The parts of the movie where a series of talking heads explain the plot of the book chapter by chapter can make one feel like they are back in Grade 9 English class. Luckily, there are also stories recounted by Saint-Exupéry’s distant relatives about the writer’s potential inspirations and struggles, which led to some of the text’s most iconic characters and passages.

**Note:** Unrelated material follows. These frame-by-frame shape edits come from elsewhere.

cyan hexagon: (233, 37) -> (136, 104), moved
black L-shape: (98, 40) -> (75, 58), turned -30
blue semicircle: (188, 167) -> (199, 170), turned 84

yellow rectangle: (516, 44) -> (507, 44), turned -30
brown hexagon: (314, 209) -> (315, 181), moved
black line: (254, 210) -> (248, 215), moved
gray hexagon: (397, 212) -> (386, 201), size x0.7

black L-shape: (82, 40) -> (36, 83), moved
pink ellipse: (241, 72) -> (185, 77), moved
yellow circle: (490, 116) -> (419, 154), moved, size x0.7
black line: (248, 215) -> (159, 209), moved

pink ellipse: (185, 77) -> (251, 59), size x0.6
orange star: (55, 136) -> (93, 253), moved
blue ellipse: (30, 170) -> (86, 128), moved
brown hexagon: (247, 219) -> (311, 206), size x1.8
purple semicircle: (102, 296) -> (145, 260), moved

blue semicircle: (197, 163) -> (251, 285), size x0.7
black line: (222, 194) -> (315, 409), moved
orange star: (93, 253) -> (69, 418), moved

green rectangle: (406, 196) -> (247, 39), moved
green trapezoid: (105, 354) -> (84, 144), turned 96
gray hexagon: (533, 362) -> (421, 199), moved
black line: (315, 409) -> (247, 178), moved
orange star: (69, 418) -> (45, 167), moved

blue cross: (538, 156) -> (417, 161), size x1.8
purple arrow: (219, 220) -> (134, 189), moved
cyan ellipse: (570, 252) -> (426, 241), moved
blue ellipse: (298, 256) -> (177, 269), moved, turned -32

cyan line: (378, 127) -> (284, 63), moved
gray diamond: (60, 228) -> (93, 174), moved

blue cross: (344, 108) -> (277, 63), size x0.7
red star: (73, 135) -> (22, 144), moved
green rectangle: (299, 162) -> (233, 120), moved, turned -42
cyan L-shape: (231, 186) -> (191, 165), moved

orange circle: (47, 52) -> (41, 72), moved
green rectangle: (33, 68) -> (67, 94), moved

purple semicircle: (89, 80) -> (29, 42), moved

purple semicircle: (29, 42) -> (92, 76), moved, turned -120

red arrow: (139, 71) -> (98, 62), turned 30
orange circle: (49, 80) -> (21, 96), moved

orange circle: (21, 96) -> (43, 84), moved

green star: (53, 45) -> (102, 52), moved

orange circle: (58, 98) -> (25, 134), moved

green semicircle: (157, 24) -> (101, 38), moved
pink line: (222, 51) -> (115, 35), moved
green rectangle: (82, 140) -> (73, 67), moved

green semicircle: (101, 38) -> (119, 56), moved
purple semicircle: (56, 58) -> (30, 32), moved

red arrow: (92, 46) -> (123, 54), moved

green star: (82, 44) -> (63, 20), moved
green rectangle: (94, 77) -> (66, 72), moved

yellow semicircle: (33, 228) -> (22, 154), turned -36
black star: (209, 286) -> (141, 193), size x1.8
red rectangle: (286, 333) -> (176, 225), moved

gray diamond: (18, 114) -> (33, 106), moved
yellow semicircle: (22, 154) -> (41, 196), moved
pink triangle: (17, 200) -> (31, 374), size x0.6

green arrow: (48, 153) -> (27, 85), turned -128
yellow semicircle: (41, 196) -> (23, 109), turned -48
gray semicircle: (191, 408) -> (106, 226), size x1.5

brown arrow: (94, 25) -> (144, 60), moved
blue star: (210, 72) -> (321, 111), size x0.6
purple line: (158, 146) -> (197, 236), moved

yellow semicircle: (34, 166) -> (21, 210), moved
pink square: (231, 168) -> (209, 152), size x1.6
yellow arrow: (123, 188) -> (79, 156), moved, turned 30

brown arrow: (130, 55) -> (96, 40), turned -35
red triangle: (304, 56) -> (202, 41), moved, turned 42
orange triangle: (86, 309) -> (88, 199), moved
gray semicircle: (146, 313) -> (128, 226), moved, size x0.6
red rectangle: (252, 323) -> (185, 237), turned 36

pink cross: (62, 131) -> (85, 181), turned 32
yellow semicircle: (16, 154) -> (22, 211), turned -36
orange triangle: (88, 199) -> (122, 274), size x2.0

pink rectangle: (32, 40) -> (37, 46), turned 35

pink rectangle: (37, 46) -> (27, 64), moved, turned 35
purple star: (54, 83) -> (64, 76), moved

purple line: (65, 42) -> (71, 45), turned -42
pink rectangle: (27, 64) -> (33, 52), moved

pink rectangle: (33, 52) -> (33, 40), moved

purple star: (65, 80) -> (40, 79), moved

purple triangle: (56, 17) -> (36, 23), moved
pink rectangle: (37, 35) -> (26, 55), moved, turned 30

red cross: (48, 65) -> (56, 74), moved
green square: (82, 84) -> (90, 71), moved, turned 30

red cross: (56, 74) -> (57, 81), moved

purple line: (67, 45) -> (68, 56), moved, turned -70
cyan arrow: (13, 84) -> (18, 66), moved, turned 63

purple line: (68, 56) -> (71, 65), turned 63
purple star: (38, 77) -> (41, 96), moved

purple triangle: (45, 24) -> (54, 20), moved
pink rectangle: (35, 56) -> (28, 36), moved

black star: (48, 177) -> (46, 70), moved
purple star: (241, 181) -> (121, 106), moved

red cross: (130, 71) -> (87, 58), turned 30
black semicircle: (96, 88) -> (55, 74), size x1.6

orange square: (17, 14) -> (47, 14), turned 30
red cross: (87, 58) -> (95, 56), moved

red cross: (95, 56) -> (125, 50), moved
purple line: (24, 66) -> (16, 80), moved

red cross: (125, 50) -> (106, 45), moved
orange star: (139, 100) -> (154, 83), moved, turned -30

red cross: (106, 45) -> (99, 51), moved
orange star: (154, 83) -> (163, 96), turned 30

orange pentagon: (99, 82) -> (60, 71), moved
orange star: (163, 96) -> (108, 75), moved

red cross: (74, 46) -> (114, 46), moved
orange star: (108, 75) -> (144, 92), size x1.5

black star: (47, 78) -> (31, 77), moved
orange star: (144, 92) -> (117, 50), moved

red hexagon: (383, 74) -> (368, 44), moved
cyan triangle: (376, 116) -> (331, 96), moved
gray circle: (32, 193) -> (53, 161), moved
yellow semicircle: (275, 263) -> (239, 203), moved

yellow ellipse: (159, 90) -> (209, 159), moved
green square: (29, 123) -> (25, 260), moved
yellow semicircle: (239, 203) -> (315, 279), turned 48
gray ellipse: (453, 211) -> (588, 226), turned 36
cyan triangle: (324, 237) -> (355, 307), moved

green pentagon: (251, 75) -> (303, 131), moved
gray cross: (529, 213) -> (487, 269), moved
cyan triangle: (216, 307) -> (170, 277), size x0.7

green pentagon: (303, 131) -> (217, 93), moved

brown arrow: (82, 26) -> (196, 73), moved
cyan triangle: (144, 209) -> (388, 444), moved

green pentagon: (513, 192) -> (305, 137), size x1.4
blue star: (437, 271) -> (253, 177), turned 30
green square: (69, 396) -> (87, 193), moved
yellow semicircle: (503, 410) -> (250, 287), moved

Invisible Essence: The Little Prince (2018).

Courtesy of GAT

One is left wanting to know more about the author’s wife, Consuelo, as their complicated relationship (which involved many affairs and a toxic “I can’t write without you, but I can’t live with you” dynamic) was thought to be the chief inspiration for a key figure in the book, the defenceless and petulant rose. While certain characters emerge, there isn’t enough time in Officer’s economical documentary to focus on anything except the broader facts. This unfortunately shortchanges Thomas De Koninck, a retired Quebec philosophy professor thought to be the original inspiration for The Little Prince after Saint-Exupéry struck up a friendship with his father when De Koninck was a young boy.

There’s a compelling mystery at the core of Invisible Essence: The Little Prince. But more than anything, it will inspire you to pick up that dog-eared copy of the novella you’ve had since childhood. Life can be long, lonely and hard. It’s time to take refuge in the stars and sunsets of our lives, including the fine company of a book that understands you.

Invisible Essence: The Little Prince opens March 8 in Toronto.